RAW DATA ▸
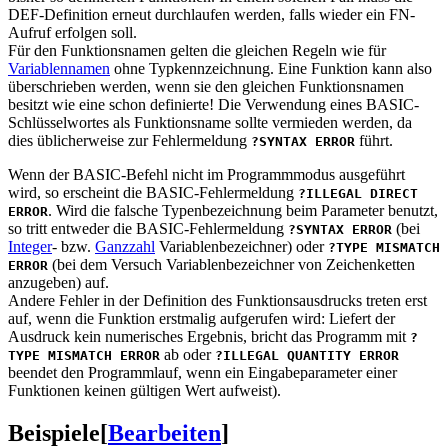
DEF-Definition erneut durchlaufen werden, falls wieder ein FN-
Aufruf erfolgen soll.
Für den Funktionsnamen gelten die gleichen Regeln wie für
Variablennamen
ohne Typkennzeichnung. Eine Funktion kann also
überschrieben werden, wenn sie den gleichen Funktionsnamen
besitzt wie eine schon definierte! Die Verwendung eines BASIC-
Schlüsselwortes als Funktionsname sollte vermieden werden, da
dies üblicherweise zur Fehlermeldung
führt.
?SYNTAX ERROR
Wenn der BASIC-Befehl nicht im Programmmodus ausgeführt
wird, so erscheint die BASIC-Fehlermeldung
?ILLEGAL DIRECT
. Wird die falsche Typenbezeichnung beim Parameter benutzt,
ERROR
so tritt entweder die BASIC-Fehlermeldung
(bei
?SYNTAX ERROR
Integer
- bzw.
Ganzzahl
Variablenbezeichner) oder
?TYPE MISMATCH
(bei dem Versuch Variablenbezeichner von Zeichenketten
ERROR
anzugeben) auf.
Andere Fehler in der Definition des Funktionsausdrucks treten erst
auf, wenn die Funktion erstmalig aufgerufen wird: Liefert der
Ausdruck kein numerisches Ergebnis, bricht das Programm mit
?
ab oder
TYPE MISMATCH ERROR
?ILLEGAL QUANTITY ERROR
beendet den Programmlauf, wenn ein Eingabeparameter einer
Funktionen keinen gültigen Wert aufweist).
Beispiele
[
Bearbeiten
]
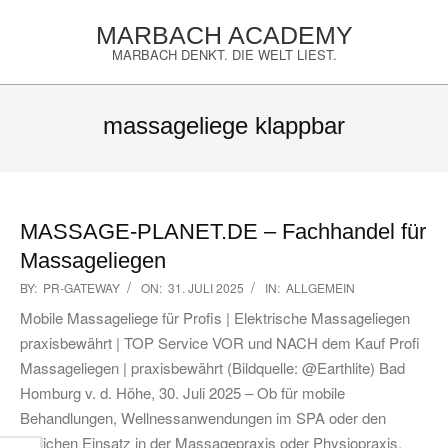
Skip
MARBACH ACADEMY
to
MARBACH DENKT. DIE WELT LIEST.
content
Primary
Navigation
massageliege klappbar
Menu
MASSAGE-PLANET.DE – Fachhandel für
Massageliegen
2025-
BY:
PR-GATEWAY
ON:
31. JULI 2025
IN:
ALLGEMEIN
07-
Mobile Massageliege für Profis | Elektrische Massageliegen
31
praxisbewährt | TOP Service VOR und NACH dem Kauf Profi
Massageliegen | praxisbewährt (Bildquelle: @Earthlite) Bad
Homburg v. d. Höhe, 30. Juli 2025 – Ob für mobile
Behandlungen, Wellnessanwendungen im SPA oder den
täglichen Einsatz in der Massagepraxis oder Physiopraxis,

EXERCISE DIRECTIONS ▸ Working through the records, find each line containing the word "Funktionsnamen" and copy it.

RESULT ▸
Für den Funktionsnamen gelten die gleichen Regeln wie für
überschrieben werden, wenn sie den gleichen Funktionsnamen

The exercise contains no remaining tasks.